TASK DESCRIPTION:
Please find every line in the records below that contains the word "niet", and copy it.

*** Opening SUPPLIED RECORDS ***

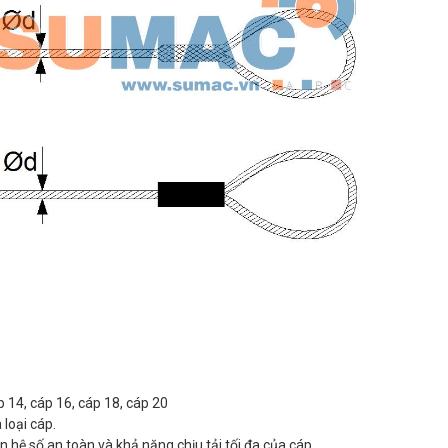
p 14, cáp 16, cáp 18, cáp 20
loại cáp.
 hệ số an toàn và khả năng chịu tải tối đa của cáp.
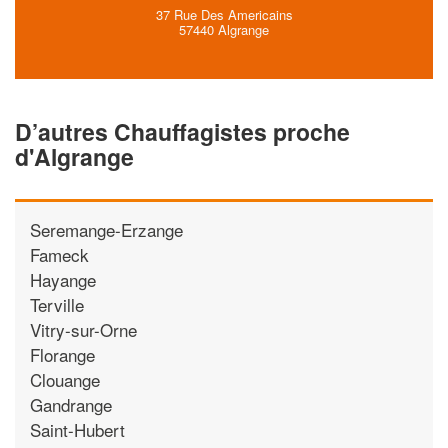
37 Rue Des Americains
57440 Algrange
D’autres Chauffagistes proche
d'Algrange
Seremange-Erzange
Fameck
Hayange
Terville
Vitry-sur-Orne
Florange
Clouange
Gandrange
Saint-Hubert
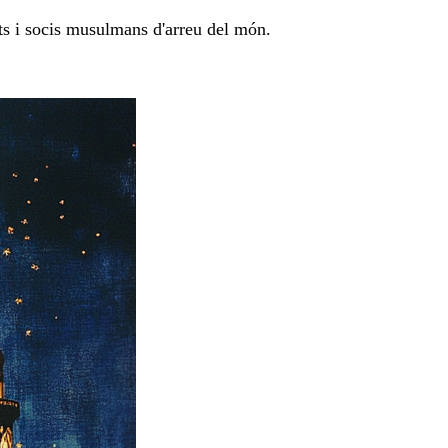
nts i socis musulmans d'arreu del món.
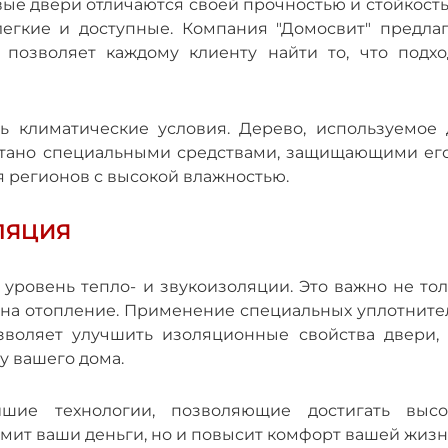
вые двери отличаются своей прочностью и стойкост
легкие и доступные. Компания "Домосвит" предлаг
 позволяет каждому клиенту найти то, что подхо
ь климатические условия. Дерево, используемое 
отано специальными средствами, защищающими его
я регионов с высокой влажностью.
ЛЯЦИЯ
ровень тепло- и звукоизоляции. Это важно не тол
т на отопление. Применение специальных уплотните
зволяет улучшить изоляционные свойства двери, 
у вашего дома.
йшие технологии, позволяющие достигать высо
омит ваши деньги, но и повысит комфорт вашей жизн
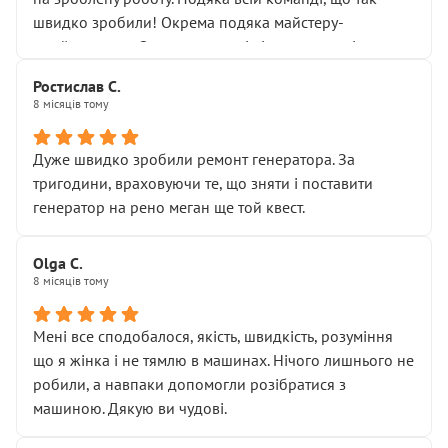
здаються дрібницями.
швидко зробили! Окрема подяка майстеру-
Я — клієнт, який працює на довірі, і саме її цей сервіс
приймальнику Олександру: всі чітко та по суті.
серйозно підірвав.
Молодці! Однозначно буду радити своїм знайомим
Хотілося б більше:
Ростислав С.
звертатися до цього автосервісу.
8 місяців тому
• належної уваги до авто
• прозорості в роботах і рахунках
• реальної діагностики, а не формального
Дуже швидко зробили ремонт генератора. За
“подивились і поїхав”
тригодини, враховуючи те, що зняти і поставити
На жаль, складається враження, що сервіс працює не
генератор на рено меган ще той квест.
на якість, а “аби швидше і дорожче”. Саме це і псує
загальне враження та бажання повертатися.
Olga С.
Стосовно комунікації - все добре
8 місяців тому
Мені все сподобалося, якість, швидкість, розуміння
що я жінка і не тямлю в машинах. Нічого лишнього не
робили, а навпаки допомогли розібратися з
машиною. Дякую ви чудові.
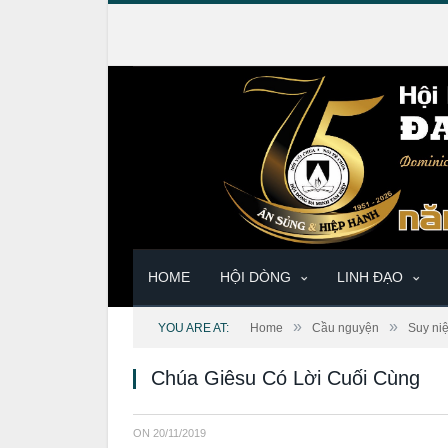
HOME
HỘI DÒNG
LINH ĐẠO
»
»
YOU ARE AT:
Home
Cầu nguyện
Suy ni
Chúa Giêsu Có Lời Cuối Cùng
ON
20/11/2019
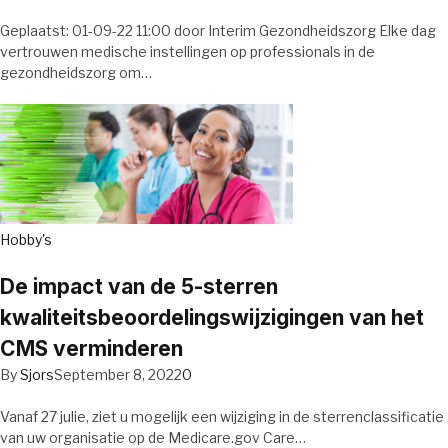
Geplaatst: 01-09-22 11:00 door Interim Gezondheidszorg Elke dag
vertrouwen medische instellingen op professionals in de
gezondheidszorg om…
Hobby's
De impact van de 5-sterren
kwaliteitsbeoordelingswijzigingen van het
CMS verminderen
By
Sjors
September 8, 2022
0
Vanaf 27 julie, ziet u mogelijk een wijziging in de sterrenclassificatie
van uw organisatie op de Medicare.gov Care…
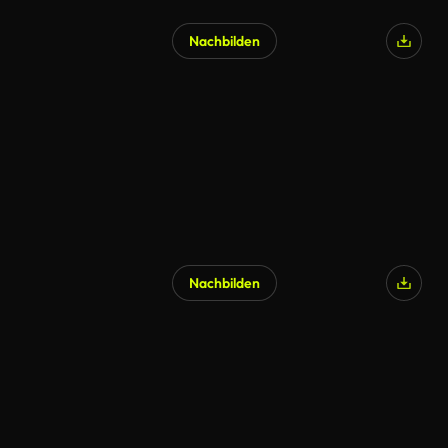
Nachbilden
Nachbilden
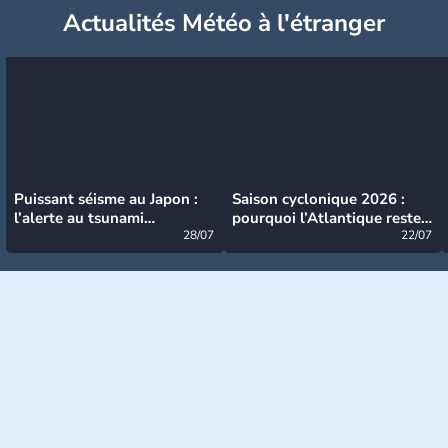
Actualités Météo à l'étranger
Puissant séisme au Japon :
Saison cyclonique 2026 :
l’alerte au tsunami
pourquoi l’Atlantique reste
désormais levée
28/07
très calme à ce stade ?
22/07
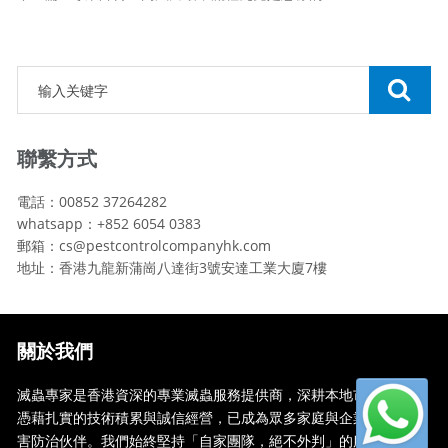
聯繫方式
電話：00852 37264282
whatsapp：+852 6054 0383
郵箱：cs@pestcontrolcompanyhk.com
地址：香港九龍新蒲崗八達街3號安達工業大廈7樓
關於我們
滅蟲專家是香港資深的專業滅蟲服務提供商，深耕本地市場多年，
憑藉扎實的技術積累與誠信經營，已成為眾多家庭與企業信賴的蟲
害防治伙伴。我們始終堅持「自家團隊，絕不外判」的服務承諾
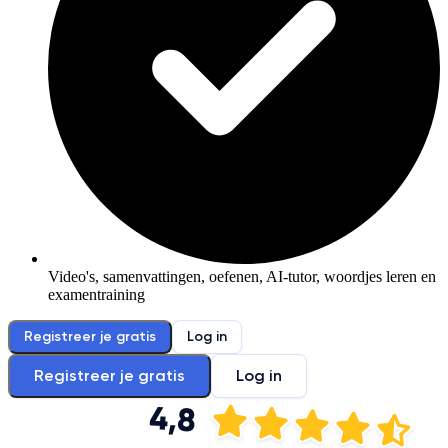
Video's, samenvattingen, oefenen, AI-tutor, woordjes leren en
examentraining
Registreer je gratis
Log in
Registreer je gratis
Log in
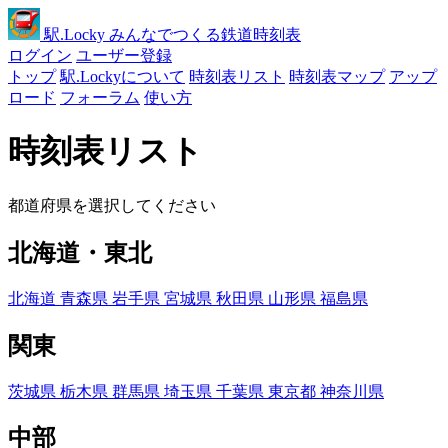
駅
.Locky
みんなでつくる鉄道時刻表
ログイン
ユーザー登録
トップ
駅.Lockyについて
時刻表リスト
時刻表マップ
アップ
ロード
フォーラム
使い方
時刻表リスト
都道府県を選択してください
北海道・東北
北海道
青森県
岩手県
宮城県
秋田県
山形県
福島県
関東
茨城県
栃木県
群馬県
埼玉県
千葉県
東京都
神奈川県
中部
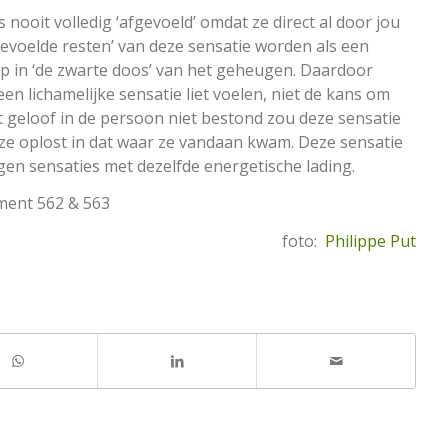
s nooit volledig ‘afgevoeld’ omdat ze direct al door jou
gevoelde resten’ van deze sensatie worden als een
p in ‘de zwarte doos’ van het geheugen. Daardoor
 een lichamelijke sensatie liet voelen, niet de kans om
et geloof in de persoon niet bestond zou deze sensatie
ze oplost in dat waar ze vandaan kwam. Deze sensatie
gen sensaties met dezelfde energetische lading.
gment 562 & 563
foto:
Philippe Put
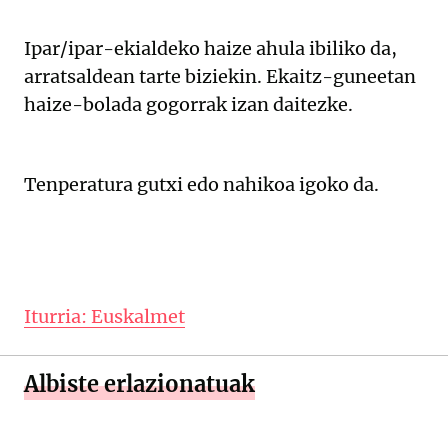
Ipar/ipar-ekialdeko haize ahula ibiliko da,
arratsaldean tarte biziekin. Ekaitz-guneetan
haize-bolada gogorrak izan daitezke.
Tenperatura gutxi edo nahikoa igoko da.
Iturria: Euskalmet
Albiste erlazionatuak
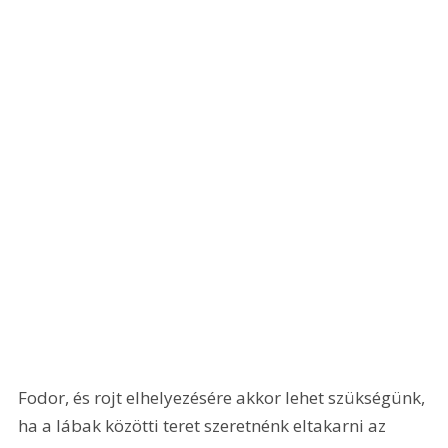
Fodor, és rojt elhelyezésére akkor lehet szükségünk, 
ha a lábak közötti teret szeretnénk eltakarni az 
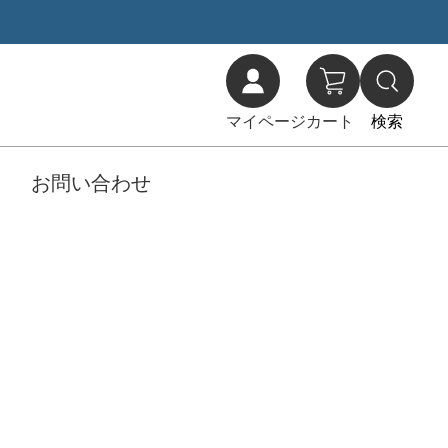
マイページ
カート
検索
お問い合わせ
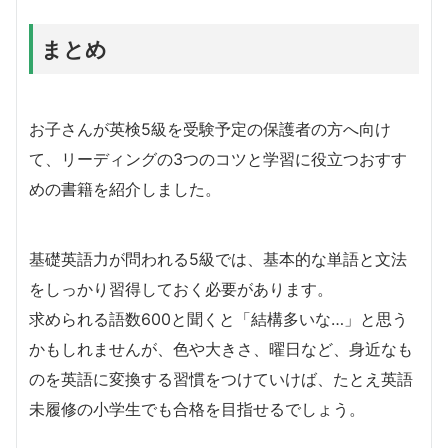
まとめ
お子さんが英検5級を受験予定の保護者の方へ向け
て、リーディングの3つのコツと学習に役立つおすす
めの書籍を紹介しました。
基礎英語力が問われる5級では、基本的な単語と文法
をしっかり習得しておく必要があります。
求められる語数600と聞くと「結構多いな…」と思う
かもしれませんが、色や大きさ、曜日など、身近なも
のを英語に変換する習慣をつけていけば、たとえ英語
未履修の小学生でも合格を目指せるでしょう。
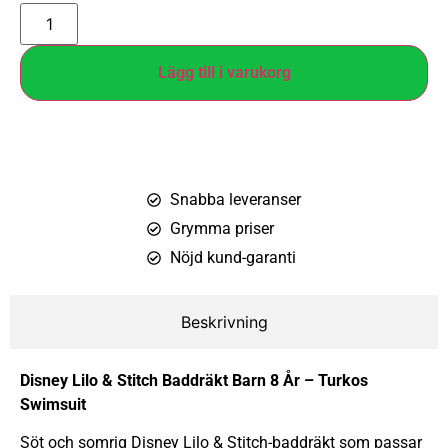
Lägg till i varukorg
Snabba leveranser
Grymma priser
Nöjd kund-garanti
Beskrivning
Disney Lilo & Stitch Baddräkt Barn 8 År – Turkos
Swimsuit
Söt och somrig Disney Lilo & Stitch-baddräkt som passar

*** Closing SUPPLIED RECORDS ***

TASK SOLUTION:
 een lichamelijke sensatie liet voelen, niet de kans om
et geloof in de persoon niet bestond zou deze sensatie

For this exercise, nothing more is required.